**Problem statement**
Show every line below where "Access" can be found.

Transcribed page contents
══════════════════════════════

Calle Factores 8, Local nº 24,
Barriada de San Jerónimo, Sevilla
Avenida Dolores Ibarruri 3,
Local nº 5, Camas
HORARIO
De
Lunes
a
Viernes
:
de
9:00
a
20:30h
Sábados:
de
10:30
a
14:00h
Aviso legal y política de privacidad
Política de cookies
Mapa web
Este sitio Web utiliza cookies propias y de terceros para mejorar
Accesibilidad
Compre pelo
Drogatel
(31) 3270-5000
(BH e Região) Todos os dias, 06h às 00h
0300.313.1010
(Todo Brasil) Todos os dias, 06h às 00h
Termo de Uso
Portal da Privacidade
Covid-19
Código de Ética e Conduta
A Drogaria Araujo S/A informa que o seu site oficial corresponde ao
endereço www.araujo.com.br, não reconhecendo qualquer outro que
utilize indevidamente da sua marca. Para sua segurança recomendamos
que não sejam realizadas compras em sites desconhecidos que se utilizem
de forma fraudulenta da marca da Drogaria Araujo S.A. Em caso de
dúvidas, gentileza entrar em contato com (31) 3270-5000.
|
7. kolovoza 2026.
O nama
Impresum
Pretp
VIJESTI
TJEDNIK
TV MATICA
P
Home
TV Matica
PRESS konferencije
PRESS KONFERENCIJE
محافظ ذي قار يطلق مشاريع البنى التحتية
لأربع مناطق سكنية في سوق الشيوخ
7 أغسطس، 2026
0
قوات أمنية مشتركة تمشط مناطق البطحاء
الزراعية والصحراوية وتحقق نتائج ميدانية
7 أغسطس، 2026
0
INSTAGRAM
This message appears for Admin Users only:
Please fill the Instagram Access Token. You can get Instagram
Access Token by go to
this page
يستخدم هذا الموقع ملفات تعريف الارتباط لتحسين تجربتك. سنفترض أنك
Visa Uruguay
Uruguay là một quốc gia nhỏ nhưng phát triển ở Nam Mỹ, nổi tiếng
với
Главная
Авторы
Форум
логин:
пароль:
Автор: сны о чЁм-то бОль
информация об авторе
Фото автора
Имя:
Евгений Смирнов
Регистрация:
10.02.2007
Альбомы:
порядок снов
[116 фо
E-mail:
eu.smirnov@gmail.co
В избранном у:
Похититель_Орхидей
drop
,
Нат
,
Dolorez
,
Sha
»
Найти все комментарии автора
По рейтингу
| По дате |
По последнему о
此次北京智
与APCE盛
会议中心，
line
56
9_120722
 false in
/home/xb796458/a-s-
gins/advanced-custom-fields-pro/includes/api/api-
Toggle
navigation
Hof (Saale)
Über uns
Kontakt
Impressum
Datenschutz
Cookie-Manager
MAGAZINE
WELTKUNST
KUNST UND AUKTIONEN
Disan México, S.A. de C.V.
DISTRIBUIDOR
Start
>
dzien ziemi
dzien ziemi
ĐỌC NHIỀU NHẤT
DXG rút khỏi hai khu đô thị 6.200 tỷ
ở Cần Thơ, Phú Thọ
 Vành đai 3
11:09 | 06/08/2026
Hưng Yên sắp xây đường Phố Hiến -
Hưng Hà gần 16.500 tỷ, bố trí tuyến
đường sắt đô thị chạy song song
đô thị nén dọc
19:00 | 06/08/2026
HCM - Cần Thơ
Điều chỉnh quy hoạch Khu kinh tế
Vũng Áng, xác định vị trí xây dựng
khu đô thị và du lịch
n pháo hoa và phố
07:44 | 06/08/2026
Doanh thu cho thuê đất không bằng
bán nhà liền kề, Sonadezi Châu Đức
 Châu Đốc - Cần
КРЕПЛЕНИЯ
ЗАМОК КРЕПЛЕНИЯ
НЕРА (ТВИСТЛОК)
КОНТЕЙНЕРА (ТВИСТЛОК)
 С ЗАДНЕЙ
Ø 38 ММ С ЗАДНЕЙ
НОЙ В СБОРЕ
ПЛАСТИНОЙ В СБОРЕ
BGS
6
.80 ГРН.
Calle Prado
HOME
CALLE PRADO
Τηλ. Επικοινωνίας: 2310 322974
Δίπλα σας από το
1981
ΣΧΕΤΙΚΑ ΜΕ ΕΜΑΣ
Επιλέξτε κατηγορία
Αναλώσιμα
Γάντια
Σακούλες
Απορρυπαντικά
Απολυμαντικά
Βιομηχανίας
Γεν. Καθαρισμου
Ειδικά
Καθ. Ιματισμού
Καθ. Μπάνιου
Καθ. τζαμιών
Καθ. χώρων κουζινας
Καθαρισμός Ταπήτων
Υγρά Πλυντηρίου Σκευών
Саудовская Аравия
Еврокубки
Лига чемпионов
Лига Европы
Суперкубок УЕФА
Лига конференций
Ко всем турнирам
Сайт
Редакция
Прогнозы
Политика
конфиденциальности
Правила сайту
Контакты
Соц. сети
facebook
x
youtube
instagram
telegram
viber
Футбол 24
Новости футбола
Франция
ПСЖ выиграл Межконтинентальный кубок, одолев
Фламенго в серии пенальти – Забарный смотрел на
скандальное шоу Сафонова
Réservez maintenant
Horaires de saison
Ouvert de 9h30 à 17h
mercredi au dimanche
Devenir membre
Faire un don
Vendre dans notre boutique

══════════════════════════════

**Answer for this exercise**
Please fill the Instagram Access Token. You can get Instagram
Access Token by go to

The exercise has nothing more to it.